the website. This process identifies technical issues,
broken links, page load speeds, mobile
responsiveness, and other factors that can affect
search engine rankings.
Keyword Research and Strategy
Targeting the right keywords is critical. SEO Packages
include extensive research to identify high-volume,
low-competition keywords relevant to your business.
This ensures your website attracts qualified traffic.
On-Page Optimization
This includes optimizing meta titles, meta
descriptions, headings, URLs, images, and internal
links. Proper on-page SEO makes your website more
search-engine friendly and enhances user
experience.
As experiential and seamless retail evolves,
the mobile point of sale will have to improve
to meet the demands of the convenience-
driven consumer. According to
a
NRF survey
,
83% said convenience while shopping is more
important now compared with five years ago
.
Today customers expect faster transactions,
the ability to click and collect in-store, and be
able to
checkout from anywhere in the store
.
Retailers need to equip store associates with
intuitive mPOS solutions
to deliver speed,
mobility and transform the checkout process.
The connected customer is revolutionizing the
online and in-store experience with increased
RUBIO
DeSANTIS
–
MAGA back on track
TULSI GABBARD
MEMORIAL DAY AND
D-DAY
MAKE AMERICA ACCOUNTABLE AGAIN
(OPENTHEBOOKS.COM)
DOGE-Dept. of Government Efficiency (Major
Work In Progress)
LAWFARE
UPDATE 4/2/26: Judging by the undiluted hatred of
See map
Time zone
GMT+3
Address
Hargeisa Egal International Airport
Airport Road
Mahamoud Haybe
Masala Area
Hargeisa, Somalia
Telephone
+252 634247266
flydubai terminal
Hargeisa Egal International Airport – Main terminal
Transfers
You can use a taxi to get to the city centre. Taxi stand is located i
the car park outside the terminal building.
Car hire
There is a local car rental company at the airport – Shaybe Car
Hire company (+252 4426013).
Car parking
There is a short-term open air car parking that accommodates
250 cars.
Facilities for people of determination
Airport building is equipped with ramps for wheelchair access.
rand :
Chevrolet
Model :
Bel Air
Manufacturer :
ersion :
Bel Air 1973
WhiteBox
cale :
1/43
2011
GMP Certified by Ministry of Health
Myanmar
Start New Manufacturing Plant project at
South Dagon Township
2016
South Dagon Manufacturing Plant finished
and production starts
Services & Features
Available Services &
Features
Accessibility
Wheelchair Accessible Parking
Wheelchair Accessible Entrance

━━━━━━━━━━━━━━━━

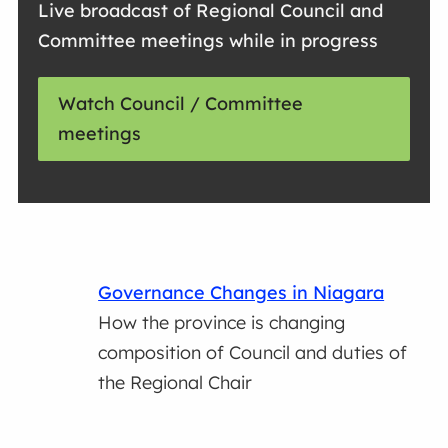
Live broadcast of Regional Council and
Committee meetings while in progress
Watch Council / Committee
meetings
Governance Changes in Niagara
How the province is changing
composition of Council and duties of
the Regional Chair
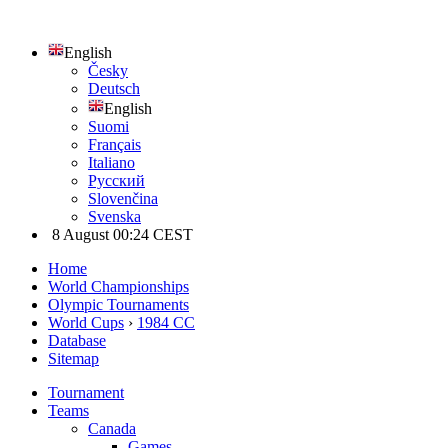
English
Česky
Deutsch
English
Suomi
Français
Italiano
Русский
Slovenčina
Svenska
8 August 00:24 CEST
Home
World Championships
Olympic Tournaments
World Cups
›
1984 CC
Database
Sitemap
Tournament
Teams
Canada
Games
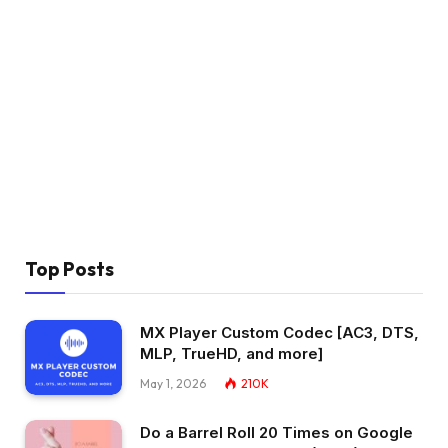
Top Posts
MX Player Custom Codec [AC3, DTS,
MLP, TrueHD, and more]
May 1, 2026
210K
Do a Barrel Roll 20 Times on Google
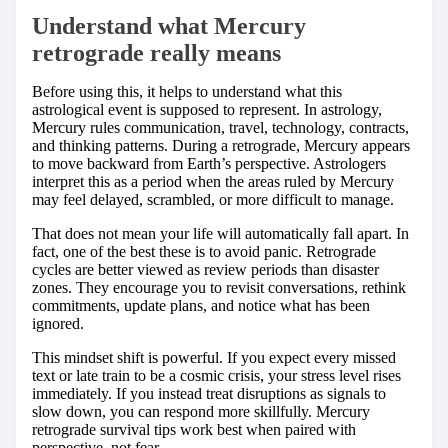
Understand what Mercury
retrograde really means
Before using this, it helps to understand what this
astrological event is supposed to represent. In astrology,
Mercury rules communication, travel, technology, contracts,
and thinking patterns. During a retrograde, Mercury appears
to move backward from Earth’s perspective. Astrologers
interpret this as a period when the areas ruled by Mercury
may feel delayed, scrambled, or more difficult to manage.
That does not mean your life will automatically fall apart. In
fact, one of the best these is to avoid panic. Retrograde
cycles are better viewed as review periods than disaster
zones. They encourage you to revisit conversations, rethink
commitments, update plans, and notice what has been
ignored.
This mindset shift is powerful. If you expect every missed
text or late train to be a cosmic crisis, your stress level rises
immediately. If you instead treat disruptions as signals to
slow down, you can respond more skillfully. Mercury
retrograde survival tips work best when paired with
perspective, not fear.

━━━━━━━━━━━━━━━━

Return exactly the lines above from the line that has "the website. This" through the line that has "Targeting the right", inclusive, and nothing else.

the website. This process identifies technical issues,
broken links, page load speeds, mobile
responsiveness, and other factors that can affect
search engine rankings.
Keyword Research and Strategy
Targeting the right keywords is critical. SEO Packages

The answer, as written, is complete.